- **What is expected**
Where a line of the data below has the string "mida", copy that line.
BEGIN Available records
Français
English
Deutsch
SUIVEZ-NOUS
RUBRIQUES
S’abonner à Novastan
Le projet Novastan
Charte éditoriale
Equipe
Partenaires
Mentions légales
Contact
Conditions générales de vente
END Available records
BEGIN Available records
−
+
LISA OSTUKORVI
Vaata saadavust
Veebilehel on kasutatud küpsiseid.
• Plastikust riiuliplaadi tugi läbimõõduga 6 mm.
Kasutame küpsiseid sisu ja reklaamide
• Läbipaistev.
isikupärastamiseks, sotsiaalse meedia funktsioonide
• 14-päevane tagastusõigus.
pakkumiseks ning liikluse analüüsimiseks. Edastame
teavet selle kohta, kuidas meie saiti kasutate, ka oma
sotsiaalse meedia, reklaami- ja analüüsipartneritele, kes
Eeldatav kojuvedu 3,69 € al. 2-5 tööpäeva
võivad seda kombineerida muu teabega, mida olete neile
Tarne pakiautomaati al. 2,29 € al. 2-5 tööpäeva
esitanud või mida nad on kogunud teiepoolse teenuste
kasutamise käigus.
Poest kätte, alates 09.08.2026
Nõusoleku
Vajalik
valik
END Available records
- **Reply to the exercise**
võivad seda kombineerida muu teabega, mida olete neile
esitanud või mida nad on kogunud teiepoolse teenuste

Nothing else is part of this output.